» What you have to do: Transcribe all of the data verbatim, please, and leave out its pictures.

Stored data
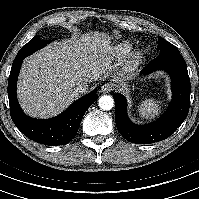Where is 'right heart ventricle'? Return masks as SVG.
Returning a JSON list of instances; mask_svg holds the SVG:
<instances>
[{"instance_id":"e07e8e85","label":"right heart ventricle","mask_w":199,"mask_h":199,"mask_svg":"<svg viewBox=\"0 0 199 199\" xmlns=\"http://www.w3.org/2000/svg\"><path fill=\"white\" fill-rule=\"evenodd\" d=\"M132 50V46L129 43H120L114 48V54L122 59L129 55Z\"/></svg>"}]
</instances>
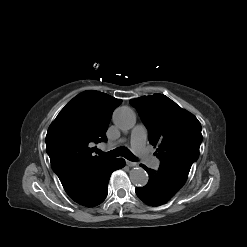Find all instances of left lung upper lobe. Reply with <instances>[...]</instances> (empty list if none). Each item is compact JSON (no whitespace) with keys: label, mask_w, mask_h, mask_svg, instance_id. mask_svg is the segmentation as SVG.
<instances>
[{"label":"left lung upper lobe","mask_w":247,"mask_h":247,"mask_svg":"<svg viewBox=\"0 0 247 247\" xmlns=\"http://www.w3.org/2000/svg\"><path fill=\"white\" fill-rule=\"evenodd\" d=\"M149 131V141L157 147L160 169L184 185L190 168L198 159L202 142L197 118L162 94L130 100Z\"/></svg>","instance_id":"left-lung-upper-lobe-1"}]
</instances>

» Your solution:
Where is 'right heart ventricle'? Return masks as SVG.
Returning a JSON list of instances; mask_svg holds the SVG:
<instances>
[{"instance_id":"e07e8e85","label":"right heart ventricle","mask_w":199,"mask_h":199,"mask_svg":"<svg viewBox=\"0 0 199 199\" xmlns=\"http://www.w3.org/2000/svg\"><path fill=\"white\" fill-rule=\"evenodd\" d=\"M132 50V46L129 43H120L114 48V54L122 59L129 55Z\"/></svg>"}]
</instances>
Find all instances of left lung upper lobe. Reply with <instances>[...]</instances> (empty list if none). Each item is compact JSON (no whitespace) with keys: label, mask_w, mask_h, mask_svg, instance_id. mask_svg is the segmentation as SVG.
<instances>
[{"label":"left lung upper lobe","mask_w":247,"mask_h":247,"mask_svg":"<svg viewBox=\"0 0 247 247\" xmlns=\"http://www.w3.org/2000/svg\"><path fill=\"white\" fill-rule=\"evenodd\" d=\"M149 131V141L157 147L160 169L184 185L190 168L198 159L202 142L197 118L162 94L130 100Z\"/></svg>","instance_id":"left-lung-upper-lobe-1"}]
</instances>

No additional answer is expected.